→ **Your instructions**
Reproduce every line of the material below exactly. No pictures belong in the copy.

→ **Data shown**

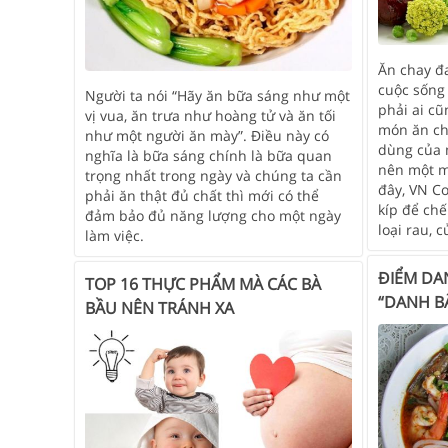
Ăn chay đ
cuộc sống
Người ta nói “Hãy ăn bữa sáng như một
phải ai c
vị vua, ăn trưa như hoàng tử và ăn tối
món ăn ch
như một người ăn mày”. Điều này có
dùng của 
nghĩa là bữa sáng chính là bữa quan
nên một m
trọng nhất trong ngày và chúng ta cần
đây, VN Co
phải ăn thật đủ chất thì mới có thể
kíp để ch
đảm bảo đủ năng lượng cho một ngày
loại rau, 
làm việc.
ĐIỂM D
TOP 16 THỰC PHẨM MÀ CÁC BÀ
“DANH B
BẦU NÊN TRÁNH XA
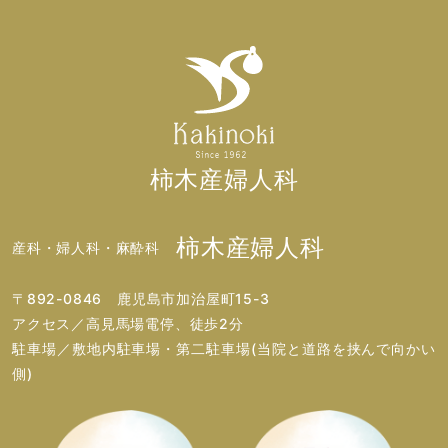
柿木産婦人科
柿木産婦人科
産科・婦人科・麻酔科
〒892-0846 鹿児島市加治屋町15-3
アクセス／高見馬場電停、徒歩2分
駐車場／敷地内駐車場・第二駐車場(当院と道路を挟んで向かい
側)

→ **Result**
Ăn chay đ
cuộc sống
Người ta nói “Hãy ăn bữa sáng như một
phải ai c
vị vua, ăn trưa như hoàng tử và ăn tối
món ăn ch
như một người ăn mày”. Điều này có
dùng của 
nghĩa là bữa sáng chính là bữa quan
nên một m
trọng nhất trong ngày và chúng ta cần
đây, VN Co
phải ăn thật đủ chất thì mới có thể
kíp để ch
đảm bảo đủ năng lượng cho một ngày
loại rau, 
làm việc.
ĐIỂM D
TOP 16 THỰC PHẨM MÀ CÁC BÀ
“DANH B
BẦU NÊN TRÁNH XA
柿木産婦人科
柿木産婦人科
産科・婦人科・麻酔科
〒892-0846 鹿児島市加治屋町15-3
アクセス／高見馬場電停、徒歩2分
駐車場／敷地内駐車場・第二駐車場(当院と道路を挟んで向かい
側)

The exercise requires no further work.